= TASK REQUIREMENTS =
Only certain lines below are wanted: those starting at the line containing "Vestuario industrial" and ending at the line containing "定した（将来指定する部分を含みます）一定の", both included, each retyped exactly.

Collected data:
=== Begin Enclosure ===

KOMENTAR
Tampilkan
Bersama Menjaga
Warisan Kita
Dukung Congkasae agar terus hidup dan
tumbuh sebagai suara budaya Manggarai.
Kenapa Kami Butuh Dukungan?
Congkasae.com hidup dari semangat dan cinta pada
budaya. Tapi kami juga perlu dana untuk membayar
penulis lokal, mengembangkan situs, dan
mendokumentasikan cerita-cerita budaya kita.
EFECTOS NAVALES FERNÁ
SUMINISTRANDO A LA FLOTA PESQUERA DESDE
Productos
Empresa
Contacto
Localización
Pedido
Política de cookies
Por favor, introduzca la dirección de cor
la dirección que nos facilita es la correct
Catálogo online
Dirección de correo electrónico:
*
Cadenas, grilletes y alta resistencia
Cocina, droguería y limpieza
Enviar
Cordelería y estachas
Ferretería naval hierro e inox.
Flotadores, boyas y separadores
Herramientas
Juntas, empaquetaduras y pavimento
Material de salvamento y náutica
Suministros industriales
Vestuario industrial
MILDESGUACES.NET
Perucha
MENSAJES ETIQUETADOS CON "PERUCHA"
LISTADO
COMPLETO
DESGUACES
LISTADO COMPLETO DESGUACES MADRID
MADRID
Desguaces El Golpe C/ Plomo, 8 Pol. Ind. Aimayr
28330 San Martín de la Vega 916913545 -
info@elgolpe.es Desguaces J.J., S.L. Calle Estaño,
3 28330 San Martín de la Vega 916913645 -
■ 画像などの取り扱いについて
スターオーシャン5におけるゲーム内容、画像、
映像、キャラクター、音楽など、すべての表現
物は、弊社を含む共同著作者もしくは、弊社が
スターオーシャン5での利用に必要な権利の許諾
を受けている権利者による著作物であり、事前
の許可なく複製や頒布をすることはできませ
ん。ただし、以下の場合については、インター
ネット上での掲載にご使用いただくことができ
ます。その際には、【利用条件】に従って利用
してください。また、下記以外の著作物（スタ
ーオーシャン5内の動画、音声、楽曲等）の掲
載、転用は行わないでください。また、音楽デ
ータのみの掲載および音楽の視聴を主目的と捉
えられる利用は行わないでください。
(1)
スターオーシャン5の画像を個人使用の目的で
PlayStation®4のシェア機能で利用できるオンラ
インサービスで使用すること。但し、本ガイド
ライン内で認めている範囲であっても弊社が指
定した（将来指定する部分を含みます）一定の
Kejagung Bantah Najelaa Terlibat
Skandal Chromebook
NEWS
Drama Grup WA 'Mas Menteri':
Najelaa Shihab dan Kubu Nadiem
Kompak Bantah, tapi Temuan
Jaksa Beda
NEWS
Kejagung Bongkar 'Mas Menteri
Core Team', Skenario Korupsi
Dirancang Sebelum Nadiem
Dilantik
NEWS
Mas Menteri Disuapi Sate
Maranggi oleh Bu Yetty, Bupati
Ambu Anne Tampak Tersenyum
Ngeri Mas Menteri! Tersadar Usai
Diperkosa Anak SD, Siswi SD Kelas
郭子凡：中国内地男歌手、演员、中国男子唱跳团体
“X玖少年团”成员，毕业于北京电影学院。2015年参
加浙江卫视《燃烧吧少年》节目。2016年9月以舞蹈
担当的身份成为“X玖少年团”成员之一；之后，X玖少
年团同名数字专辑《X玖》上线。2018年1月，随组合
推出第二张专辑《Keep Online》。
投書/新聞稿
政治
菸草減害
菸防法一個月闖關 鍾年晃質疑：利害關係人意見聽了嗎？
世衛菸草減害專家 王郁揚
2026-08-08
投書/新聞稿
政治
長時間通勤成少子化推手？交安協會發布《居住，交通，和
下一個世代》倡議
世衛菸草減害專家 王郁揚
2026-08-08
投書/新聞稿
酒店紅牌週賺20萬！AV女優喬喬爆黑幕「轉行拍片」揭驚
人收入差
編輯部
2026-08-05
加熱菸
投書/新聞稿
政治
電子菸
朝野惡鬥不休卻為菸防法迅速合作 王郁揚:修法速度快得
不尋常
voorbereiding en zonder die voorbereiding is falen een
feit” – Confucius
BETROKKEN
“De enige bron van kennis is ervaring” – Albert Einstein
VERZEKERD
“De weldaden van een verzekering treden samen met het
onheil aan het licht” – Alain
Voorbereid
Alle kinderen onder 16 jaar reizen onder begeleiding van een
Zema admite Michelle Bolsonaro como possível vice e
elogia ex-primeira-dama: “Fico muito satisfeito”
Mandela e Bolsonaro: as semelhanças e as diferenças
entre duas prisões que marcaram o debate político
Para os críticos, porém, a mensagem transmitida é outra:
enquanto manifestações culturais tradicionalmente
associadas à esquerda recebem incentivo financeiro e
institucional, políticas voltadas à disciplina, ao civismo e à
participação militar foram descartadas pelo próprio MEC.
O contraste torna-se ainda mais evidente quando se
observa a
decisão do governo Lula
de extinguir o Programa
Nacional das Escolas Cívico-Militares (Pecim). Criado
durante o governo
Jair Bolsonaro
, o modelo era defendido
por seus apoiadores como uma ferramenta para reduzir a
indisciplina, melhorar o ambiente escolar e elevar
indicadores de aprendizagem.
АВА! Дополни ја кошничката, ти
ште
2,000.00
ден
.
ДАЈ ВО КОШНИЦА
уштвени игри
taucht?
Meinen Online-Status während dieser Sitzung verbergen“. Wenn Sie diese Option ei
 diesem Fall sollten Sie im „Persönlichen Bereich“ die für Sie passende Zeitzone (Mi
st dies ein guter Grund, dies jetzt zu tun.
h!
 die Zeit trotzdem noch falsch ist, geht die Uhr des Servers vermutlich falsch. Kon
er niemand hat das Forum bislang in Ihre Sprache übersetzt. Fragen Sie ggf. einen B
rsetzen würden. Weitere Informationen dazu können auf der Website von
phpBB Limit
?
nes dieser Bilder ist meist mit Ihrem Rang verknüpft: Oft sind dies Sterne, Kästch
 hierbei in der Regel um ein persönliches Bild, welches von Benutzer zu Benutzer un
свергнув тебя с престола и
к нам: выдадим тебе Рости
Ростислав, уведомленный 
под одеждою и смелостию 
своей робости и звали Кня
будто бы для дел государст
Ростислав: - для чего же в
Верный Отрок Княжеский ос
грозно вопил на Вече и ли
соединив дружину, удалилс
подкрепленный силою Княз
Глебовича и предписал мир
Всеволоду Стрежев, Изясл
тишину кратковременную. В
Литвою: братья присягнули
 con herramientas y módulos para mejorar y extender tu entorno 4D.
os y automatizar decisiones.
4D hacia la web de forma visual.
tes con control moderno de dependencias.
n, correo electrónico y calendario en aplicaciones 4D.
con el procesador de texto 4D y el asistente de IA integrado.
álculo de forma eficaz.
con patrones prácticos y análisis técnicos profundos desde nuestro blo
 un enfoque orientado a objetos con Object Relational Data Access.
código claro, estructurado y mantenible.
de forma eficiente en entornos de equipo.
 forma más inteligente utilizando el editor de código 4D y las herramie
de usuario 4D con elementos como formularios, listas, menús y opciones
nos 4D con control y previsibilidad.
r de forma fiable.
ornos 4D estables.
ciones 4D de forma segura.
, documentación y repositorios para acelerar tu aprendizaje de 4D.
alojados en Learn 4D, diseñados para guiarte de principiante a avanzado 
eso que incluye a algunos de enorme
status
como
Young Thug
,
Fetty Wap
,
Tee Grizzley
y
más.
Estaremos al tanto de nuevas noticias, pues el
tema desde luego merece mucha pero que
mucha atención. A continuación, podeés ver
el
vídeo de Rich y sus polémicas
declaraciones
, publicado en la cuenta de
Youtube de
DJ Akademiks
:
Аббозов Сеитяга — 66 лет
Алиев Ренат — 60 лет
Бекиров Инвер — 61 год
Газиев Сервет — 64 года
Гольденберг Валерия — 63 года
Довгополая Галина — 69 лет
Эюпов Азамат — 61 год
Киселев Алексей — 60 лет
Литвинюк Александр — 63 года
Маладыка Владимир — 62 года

=== End Enclosure ===

= RESULT OF THIS EXERCISE =
Vestuario industrial
MILDESGUACES.NET
Perucha
MENSAJES ETIQUETADOS CON "PERUCHA"
LISTADO
COMPLETO
DESGUACES
LISTADO COMPLETO DESGUACES MADRID
MADRID
Desguaces El Golpe C/ Plomo, 8 Pol. Ind. Aimayr
28330 San Martín de la Vega 916913545 -
info@elgolpe.es Desguaces J.J., S.L. Calle Estaño,
3 28330 San Martín de la Vega 916913645 -
■ 画像などの取り扱いについて
スターオーシャン5におけるゲーム内容、画像、
映像、キャラクター、音楽など、すべての表現
物は、弊社を含む共同著作者もしくは、弊社が
スターオーシャン5での利用に必要な権利の許諾
を受けている権利者による著作物であり、事前
の許可なく複製や頒布をすることはできませ
ん。ただし、以下の場合については、インター
ネット上での掲載にご使用いただくことができ
ます。その際には、【利用条件】に従って利用
してください。また、下記以外の著作物（スタ
ーオーシャン5内の動画、音声、楽曲等）の掲
載、転用は行わないでください。また、音楽デ
ータのみの掲載および音楽の視聴を主目的と捉
えられる利用は行わないでください。
(1)
スターオーシャン5の画像を個人使用の目的で
PlayStation®4のシェア機能で利用できるオンラ
インサービスで使用すること。但し、本ガイド
ライン内で認めている範囲であっても弊社が指
定した（将来指定する部分を含みます）一定の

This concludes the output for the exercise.